◆ **PROBLEM STATEMENT**
Determine how many lines in the listing that follows include "Почта". Answer only with that number.
[Start of section]
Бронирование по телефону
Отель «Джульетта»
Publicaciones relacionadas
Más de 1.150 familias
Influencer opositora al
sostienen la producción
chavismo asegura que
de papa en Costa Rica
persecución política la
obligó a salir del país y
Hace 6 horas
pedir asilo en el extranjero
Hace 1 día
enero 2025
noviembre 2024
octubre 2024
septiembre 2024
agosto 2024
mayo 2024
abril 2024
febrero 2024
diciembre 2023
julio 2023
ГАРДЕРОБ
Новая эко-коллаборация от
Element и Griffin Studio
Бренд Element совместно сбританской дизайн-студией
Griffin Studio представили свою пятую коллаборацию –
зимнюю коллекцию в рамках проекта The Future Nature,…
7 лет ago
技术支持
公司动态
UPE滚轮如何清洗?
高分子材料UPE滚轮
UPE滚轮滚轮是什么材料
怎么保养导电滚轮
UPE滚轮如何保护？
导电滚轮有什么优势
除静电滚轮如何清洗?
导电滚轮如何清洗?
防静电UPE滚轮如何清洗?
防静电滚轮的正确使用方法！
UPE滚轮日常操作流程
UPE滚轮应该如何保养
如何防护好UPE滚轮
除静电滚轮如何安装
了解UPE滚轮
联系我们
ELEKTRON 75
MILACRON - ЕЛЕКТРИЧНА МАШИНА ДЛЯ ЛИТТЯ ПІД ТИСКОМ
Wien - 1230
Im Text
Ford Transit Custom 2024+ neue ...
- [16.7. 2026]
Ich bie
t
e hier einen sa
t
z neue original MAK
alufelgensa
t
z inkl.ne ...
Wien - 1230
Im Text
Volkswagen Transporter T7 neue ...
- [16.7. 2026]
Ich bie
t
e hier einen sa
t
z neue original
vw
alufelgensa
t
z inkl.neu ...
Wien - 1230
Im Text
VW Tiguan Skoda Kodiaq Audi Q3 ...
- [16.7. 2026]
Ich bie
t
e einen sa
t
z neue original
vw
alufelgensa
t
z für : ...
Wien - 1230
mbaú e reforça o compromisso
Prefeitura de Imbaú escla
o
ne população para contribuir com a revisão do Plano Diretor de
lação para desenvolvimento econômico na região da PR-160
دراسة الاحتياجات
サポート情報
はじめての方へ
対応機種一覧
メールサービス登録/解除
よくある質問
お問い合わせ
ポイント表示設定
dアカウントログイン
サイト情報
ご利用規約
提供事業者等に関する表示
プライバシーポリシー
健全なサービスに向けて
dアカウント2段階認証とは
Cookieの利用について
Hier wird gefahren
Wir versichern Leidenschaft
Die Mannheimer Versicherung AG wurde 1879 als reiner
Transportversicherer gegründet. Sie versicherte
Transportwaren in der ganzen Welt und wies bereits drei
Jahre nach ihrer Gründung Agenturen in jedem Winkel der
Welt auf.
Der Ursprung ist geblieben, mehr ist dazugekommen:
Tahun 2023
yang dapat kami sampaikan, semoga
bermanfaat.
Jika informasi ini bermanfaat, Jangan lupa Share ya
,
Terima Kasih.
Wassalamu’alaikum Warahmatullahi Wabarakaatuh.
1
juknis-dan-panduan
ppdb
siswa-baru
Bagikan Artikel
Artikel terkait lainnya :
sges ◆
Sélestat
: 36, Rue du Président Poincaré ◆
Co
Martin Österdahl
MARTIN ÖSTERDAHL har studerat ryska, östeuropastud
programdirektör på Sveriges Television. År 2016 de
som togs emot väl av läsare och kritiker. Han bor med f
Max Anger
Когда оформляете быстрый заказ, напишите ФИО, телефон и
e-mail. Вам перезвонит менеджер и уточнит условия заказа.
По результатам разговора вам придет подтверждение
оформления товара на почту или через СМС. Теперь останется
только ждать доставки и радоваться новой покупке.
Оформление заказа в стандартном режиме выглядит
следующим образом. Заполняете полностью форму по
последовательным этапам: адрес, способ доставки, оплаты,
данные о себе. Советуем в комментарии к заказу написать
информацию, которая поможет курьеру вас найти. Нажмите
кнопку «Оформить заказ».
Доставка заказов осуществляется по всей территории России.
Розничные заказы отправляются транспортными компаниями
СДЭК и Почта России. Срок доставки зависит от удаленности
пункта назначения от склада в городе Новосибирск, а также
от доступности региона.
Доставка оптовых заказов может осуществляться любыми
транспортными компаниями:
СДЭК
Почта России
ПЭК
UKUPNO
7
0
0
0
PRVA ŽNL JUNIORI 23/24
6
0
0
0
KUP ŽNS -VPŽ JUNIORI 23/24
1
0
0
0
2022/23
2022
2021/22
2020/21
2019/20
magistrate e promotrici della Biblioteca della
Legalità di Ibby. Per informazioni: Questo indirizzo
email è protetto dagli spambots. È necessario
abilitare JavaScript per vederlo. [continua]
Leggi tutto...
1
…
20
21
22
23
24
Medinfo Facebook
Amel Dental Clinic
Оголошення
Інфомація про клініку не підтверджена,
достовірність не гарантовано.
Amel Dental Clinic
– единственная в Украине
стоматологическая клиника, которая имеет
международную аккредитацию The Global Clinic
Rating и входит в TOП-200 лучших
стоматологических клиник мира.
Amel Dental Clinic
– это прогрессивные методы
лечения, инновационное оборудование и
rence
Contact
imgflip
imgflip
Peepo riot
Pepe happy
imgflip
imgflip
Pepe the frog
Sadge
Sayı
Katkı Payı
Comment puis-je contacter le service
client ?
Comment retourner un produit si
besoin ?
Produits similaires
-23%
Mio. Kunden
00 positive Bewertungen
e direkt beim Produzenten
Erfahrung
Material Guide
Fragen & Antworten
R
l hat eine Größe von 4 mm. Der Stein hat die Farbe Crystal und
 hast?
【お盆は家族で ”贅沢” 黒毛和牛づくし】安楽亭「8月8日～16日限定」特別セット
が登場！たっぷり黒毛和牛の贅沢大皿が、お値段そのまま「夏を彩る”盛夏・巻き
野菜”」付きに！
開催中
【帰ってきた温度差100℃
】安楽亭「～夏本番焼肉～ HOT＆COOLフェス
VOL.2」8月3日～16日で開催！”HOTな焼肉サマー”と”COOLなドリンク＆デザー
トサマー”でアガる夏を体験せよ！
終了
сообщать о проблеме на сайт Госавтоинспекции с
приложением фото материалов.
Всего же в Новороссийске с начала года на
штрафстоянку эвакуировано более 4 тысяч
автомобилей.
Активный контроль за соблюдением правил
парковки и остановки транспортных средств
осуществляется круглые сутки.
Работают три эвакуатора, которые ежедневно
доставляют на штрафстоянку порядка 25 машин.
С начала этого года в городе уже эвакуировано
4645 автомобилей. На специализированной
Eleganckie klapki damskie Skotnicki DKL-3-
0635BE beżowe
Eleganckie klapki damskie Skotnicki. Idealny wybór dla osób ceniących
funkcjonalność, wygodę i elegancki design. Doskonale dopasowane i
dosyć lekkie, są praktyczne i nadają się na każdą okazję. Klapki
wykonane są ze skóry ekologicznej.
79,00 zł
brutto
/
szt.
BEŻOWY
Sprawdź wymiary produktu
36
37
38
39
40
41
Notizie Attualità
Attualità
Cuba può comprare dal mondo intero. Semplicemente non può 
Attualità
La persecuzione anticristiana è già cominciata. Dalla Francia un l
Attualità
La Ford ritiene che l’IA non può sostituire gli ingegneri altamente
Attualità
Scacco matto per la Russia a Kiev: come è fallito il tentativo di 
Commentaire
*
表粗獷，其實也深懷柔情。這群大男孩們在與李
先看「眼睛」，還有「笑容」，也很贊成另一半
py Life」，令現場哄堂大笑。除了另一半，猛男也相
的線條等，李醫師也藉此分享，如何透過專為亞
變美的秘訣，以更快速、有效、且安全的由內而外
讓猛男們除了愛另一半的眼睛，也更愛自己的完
[End of section]
◆ **SOLUTION FOR THIS PROBLEM**
2